Speaking to Gulf News, she said: “People are stunned when they see me carrying their shisha, and smoking its first puffs to maximise flavour.

They stare at me for the first few minutes and then get used to it, when they realise that I offer the best shisha in town!”

Until now this was strictly an all-male profession, often monopolised by Syrian Kurds, and so was serving tables at restaurants at cafes.

Two young girls—one a philosophy major and another studying political science—are now in-charge of a fish restaurant in an upscale Damascus neighbourhood.

Neither of their parents object, freed from the burden of providing for their livelihood in an increasingly expensive and stagnated economy.

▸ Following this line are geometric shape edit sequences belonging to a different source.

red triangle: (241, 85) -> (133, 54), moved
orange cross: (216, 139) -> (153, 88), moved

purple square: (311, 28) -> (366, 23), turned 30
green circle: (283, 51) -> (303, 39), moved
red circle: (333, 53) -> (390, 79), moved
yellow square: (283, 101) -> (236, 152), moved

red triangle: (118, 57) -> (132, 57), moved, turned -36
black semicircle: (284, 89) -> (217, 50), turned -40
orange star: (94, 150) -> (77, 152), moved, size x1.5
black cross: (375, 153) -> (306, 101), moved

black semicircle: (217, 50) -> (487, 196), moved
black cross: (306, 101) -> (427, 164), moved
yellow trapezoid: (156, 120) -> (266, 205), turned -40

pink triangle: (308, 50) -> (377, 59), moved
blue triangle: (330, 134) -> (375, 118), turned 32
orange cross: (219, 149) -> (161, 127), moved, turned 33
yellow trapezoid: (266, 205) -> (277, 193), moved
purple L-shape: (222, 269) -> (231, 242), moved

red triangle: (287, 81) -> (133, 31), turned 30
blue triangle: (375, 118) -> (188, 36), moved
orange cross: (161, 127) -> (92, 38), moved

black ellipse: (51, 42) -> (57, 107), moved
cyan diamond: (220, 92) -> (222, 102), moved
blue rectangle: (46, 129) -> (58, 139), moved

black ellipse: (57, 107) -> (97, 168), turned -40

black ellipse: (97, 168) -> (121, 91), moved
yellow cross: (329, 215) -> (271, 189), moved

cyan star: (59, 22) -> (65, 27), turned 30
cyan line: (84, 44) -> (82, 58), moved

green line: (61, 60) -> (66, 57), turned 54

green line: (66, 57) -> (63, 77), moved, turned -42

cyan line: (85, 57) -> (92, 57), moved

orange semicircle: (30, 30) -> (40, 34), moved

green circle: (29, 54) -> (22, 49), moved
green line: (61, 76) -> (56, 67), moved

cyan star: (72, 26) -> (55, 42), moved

Additionally most of the customers at these cafes and restaurants are young girls as well; it is common to see table after another packed with young ladies, playing cards, or posting pictures on their smart phones. Often the number of women-only tables is more than 50 per cent, even in high-end restaurants and hotels of the Syrian capital.

More visible now are women driving public transport vehicles for a living in Damascus. Ranim is one of them, working on a mini-bus between Jaramanah on the outskirts of the city and the Christian neighbourhood of Bab Touma in the old city. She is a single woman with no children, who says that all her brothers left the country after 2011, forcing her to take care of her family.

“I had to stay behind. I get up and go to work not knowing if I will come back alive at the end of the day, just like millions of other Syrians.”

Once during her work, a mortar landed near by — fired by rebels in the Damascus countryside — which wounded her and kept her in hospital for a few days.

During this time, her family was left with no income since she was the only bread-winner.

“This is a price I am willing to pay like millions who decided to stay behind because they love this country.”

Widad Kanafani, a mother of three and graduate of the Damascus University Faculty of Commerce, took the matter a step further, creating a “Women Only” taxi service, employing fifteen ladies as cab drivers at different locations of the Syrian capital.

Part of it is social service, to find jobs for these women in need, and also, generating good income because some women need to commute and feel uncomfortable riding with strangers, especially in late hours of the evening. “Necessity is the mother of all invention” says Kanafani, saying that she will be adding a special cab service for brides on their wedding day, driving them around from hairdresser to tailor.